The Final Exam of Humanity
The model driving deep research achieves a new high of 26.6% accuracy on Humanity’s Last Exam, a recently published assessment that evaluates AI on expert-level questions across a wide range of areas. This test covers more than 100 areas, from linguistics to rocket science, classics to ecology, and includes more than 3,000 multiple-choice and short answer questions. The fields with the biggest improvements over OpenAI o1 were mathematics, chemistry, and the humanities and social sciences.

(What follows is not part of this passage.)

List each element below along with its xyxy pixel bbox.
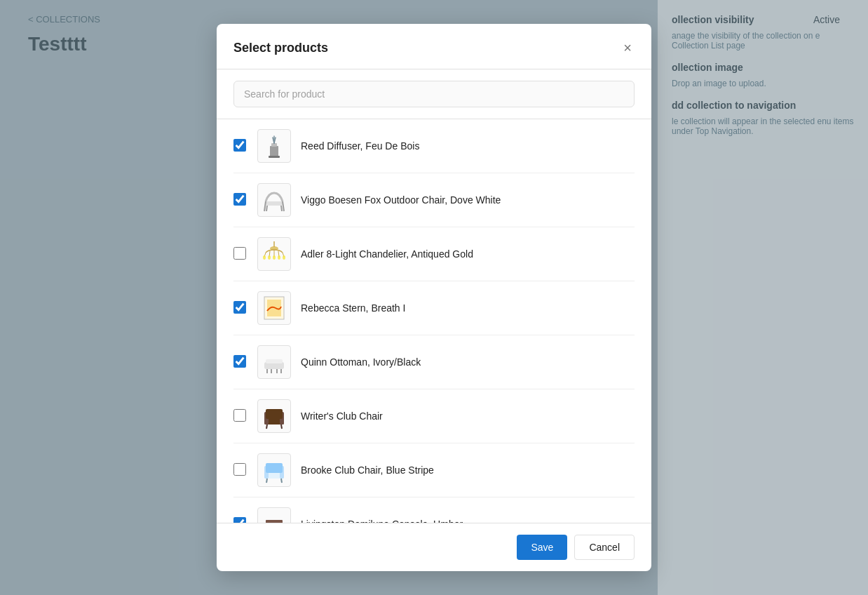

The deep research model demonstrated a human-like approach by efficiently locating specialised information when needed.
Model | Accuracy (%) |
---|---|
GPT-4o | 3.3 |
Grok-2 | 3.8 |
Claude 3.5 Sonnet | 4.3 |
Gemini Thinking | 6.2 |
OpenAI o1 | 9.1 |
DeepSeek-R1 | 9.4 |
OpenAI o3-mini (medium) | 10.5 |
OpenAI o3-mini (high) | 13.0 |
OpenAI deep research | 26.6 |
GAIA
The model driving deep research achieves a new state of the art (SOTA) on GAIA, a public benchmark that assesses AI on real-world issues, and tops the external leaderboard. Completing these exercises, which consist of questions with varying degrees of difficulty, calls on skills in thinking, multimodal fluency, web browsing, and tool proficiency.
Restrictions
Although deep research is still in its infancy and has limitations, it opens up important new possibilities. Internal evaluations show that it occasionally makes inaccurate inferences or hallucinates facts in responses, albeit at a significantly lower rate than current ChatGPT models. It may have trouble telling the difference between rumours and reliable information, and it currently exhibits a lack of confidence calibration, frequently failing to appropriately express doubt. Tasks may take longer to begin, and reports and citations may contain small formatting mistakes at launch. With increased use and time, it anticipate that all of these problems will be resolved swiftly.
Get in
Currently, deep study in ChatGPT requires a lot of computing power. More inference computation is needed the longer it takes to investigate a question. Today, it is launching a version that is tailored for Pro users, handling up to 100 enquiries monthly. Next in line for access will be Plus and Team users, then Enterprise. Its efforts to provide access to users in the European Economic Area, Switzerland, and the United Kingdom are ongoing.
It will soon introduce a speedier, more affordable version of deep research driven by a smaller model that nevertheless yields high-quality findings, which will result in much greater rate limitations for all premium users.
It’ll be working on the technical infrastructure, keeping a careful eye on the current release, and carrying out even more thorough testing in the upcoming weeks and months. This is consistent with its iterative deployment principle. OpenAI plans to deliver deep research to Plus users in approximately one month, provided that all safety tests continue to satisfy its release requirements.
What comes next?
Deep study is currently accessible on ChatGPT’s web platform and will be made available on PC and mobile apps later this month. Deep research currently has access to any uploaded files and the public web. To make its output even more reliable and customised, you will eventually be able to connect to more specialised data sources, increasing its access to internal or subscription-based resources.
In the future, we see agentic experiences combining in ChatGPT for asynchronous, practical research and implementation. ChatGPT will be able to do more complex jobs for you because to the combination of deep research, which can conduct asynchronous online investigation, and operator, which can take action in the actual world.